*Work instruction*
Return, from the data below, each line that contains the word "frische".

*Source information*
========================================================================
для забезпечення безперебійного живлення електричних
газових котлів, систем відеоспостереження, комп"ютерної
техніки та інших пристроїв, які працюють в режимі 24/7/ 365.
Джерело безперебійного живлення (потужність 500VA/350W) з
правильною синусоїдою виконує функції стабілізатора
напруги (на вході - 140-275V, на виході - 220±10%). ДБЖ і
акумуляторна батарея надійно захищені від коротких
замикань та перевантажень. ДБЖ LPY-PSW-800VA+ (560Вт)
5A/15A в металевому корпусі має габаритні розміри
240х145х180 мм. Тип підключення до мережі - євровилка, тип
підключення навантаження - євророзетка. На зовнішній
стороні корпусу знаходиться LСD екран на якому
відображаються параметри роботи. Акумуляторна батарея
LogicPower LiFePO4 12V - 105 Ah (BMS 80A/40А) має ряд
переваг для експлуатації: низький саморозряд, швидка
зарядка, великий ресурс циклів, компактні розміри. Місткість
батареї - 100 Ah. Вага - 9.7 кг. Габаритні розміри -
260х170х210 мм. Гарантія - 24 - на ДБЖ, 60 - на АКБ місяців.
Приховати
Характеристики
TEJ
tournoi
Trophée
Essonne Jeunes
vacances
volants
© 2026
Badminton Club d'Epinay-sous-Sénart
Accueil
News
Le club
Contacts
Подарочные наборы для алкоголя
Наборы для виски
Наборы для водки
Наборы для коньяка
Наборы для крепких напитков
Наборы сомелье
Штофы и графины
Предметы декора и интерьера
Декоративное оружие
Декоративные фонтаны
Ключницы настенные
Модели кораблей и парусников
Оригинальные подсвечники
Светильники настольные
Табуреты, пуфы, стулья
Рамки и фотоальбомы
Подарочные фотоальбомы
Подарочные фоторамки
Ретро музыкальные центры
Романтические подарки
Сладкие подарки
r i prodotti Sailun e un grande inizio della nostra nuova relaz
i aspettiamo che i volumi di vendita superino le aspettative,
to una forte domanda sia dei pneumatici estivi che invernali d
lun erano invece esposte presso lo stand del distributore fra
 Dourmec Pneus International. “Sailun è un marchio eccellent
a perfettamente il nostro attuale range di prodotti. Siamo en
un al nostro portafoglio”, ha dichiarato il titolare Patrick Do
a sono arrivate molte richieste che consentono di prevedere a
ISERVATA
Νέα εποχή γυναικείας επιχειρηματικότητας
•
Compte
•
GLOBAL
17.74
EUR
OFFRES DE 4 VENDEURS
========================================================================
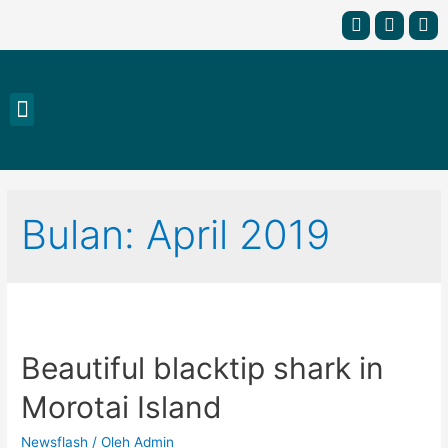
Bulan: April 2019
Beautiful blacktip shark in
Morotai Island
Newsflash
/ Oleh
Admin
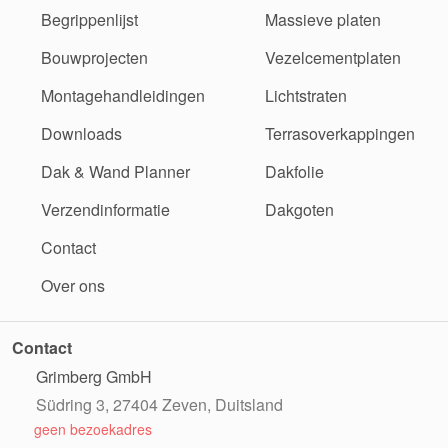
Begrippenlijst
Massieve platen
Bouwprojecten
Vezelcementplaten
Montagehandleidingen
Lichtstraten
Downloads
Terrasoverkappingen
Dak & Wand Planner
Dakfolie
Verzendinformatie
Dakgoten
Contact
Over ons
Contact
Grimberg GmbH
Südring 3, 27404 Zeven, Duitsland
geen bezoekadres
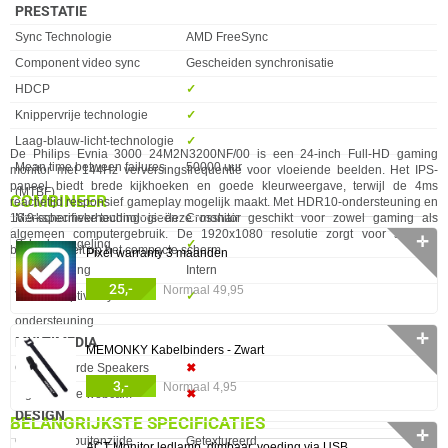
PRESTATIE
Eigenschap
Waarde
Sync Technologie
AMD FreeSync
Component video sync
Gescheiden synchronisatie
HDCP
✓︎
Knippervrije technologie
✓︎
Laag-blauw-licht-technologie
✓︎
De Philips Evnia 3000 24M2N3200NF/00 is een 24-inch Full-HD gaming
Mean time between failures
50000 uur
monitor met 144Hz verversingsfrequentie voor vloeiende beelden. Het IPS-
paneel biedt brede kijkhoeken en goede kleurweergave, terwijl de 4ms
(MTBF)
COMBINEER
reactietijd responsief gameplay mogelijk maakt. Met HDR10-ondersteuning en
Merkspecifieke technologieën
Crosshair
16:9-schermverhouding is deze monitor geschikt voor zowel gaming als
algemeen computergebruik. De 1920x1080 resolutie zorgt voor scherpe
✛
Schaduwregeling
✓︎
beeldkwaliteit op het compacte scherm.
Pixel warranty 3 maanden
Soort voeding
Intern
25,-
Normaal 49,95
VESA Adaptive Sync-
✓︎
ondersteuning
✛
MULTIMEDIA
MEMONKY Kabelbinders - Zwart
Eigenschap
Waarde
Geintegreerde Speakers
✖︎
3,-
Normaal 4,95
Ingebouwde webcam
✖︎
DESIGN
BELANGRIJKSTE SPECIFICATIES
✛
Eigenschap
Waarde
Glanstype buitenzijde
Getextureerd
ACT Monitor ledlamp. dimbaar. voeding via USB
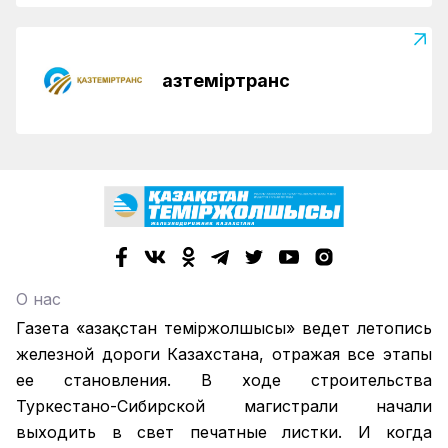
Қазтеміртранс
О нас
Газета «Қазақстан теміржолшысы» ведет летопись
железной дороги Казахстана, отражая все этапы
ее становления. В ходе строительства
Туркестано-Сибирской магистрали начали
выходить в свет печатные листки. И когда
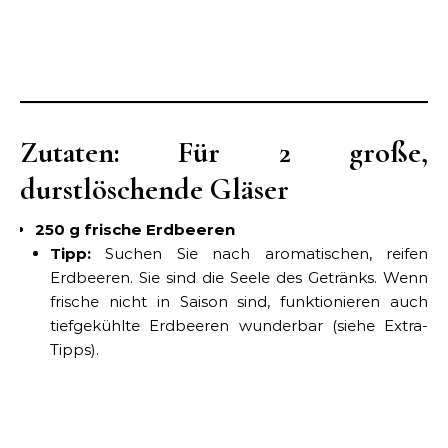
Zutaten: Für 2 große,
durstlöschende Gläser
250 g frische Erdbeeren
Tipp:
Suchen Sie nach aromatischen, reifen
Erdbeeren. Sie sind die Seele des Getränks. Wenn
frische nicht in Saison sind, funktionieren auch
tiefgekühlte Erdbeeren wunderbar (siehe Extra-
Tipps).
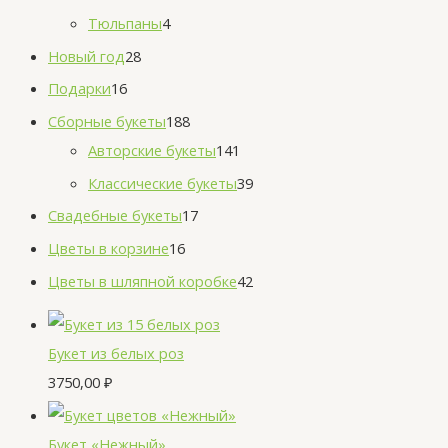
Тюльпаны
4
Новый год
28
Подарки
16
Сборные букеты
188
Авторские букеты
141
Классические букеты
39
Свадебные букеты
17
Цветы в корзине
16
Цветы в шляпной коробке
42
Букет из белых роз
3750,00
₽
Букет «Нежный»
========================================================================
*Exercise response*
250 g frische Erdbeeren
frische nicht in Saison sind, funktionieren auch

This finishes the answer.